The number of patients waiting for an autism assessment has soared across England. In March there were around 100,250 people with an open “suspected autism” referral. That compares to 71,954 people in April 2021 – an increase of 39.3%.
Autism is a complex and lifelong developmental disability that can impact the way people communicate, interact with others, and form relationships, although not all autistic people see themselves as disabled. Autistic people may have difficulty with speech or understanding verbal and non-verbal language like gestures or tone of voice.
They can often struggle to recognise or understand other people’s feelings and intentions, and that can sometimes make it difficult for them to make and keep friends. Many autistic people also suffer from extreme anxiety – particularly in social situations or when facing change – and they can be hypersensitive to light, sound, taste, or touch.
But autistic people can still become high achievers, for example, TV presenter and wildlife expert Chris Packham, who was diagnosed with Asperger’s Syndrome in 2005, when he was in his 40s.
Autism affects people in different ways and to varying degrees, and so is characterised as a “spectrum condition”. That means an assessment is essential in identifying what support each individual may need – and according to guidance published by the National Institute for Health and Care Excellence (NICE) that should start within three months of a referral being opened and should be carried out by a team of autism specialists.
Across England, the number of people receiving their first appointment within 13 weeks has steadily increased, from 5,640 in April 2021, to 7,536 in March 2022, a rise of 34%. The proportion of people receiving an appointment within 13 weeks has also increased slightly, from 9.2% in April 2021, to 9.5% – but that still means that fewer than one in 10 patients were seen within three months in March.
Tom Purser, head of guidance, volunteering, and campaigning for the National Autistic Society, said: “These latest NHS figures suggest that over 100,000 people are waiting for an autism assessment in England, which is a big increase on the numbers a year ago.
“An autism diagnosis can be life-changing and is vital to getting help and support. It’s encouraging that more people appear to be having their first appointment within 13 weeks. NICE guidance is clear – no-one should wait longer than three months between being referred and first being seen.
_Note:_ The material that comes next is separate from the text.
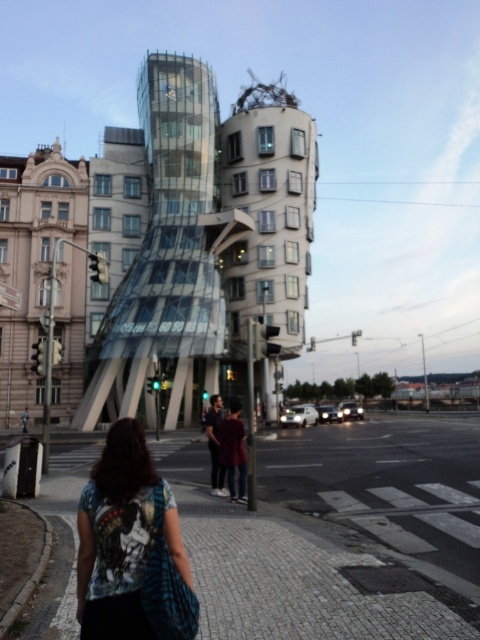 You are standing at the pedestrian crossing in front of the Dancing House. You notice two points marked on the pavement. One is at coordinates point (x=177, y=88) and the other is at point (x=0, y=324). Which point is closer to your current position?

Point (x=177, y=88) is further to the camera than point (x=0, y=324), so the point closer to your current position is point (x=0, y=324).

You are a pedestrian standing on the paved stone at center. Looking up, you see the transparent glass building at center. Can you see the sky through the glass building?

The transparent glass building at center is above the paved stone at center, so yes, you can see the sky through the transparent glass building at center as it is transparent and positioned above you.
“Without proper long-term funding for diagnosis services across the country, we fear that people will still have to wait months or even years for a diagnosis. For many of them, this will mean struggling without support at school, work or home. The Government must urgently invest in rolling out these services, as set out in the national autism strategy, and make sure that autistic children, adults, and families get the right support.”
Mr Purser warned the figures are still new and don’t yet provide “a complete and accurate picture of just how long people are waiting for a diagnosis across England”. He called on the NHS to continue work to make the data more robust “so areas can be held to account for carrying out a diagnosis in good time”.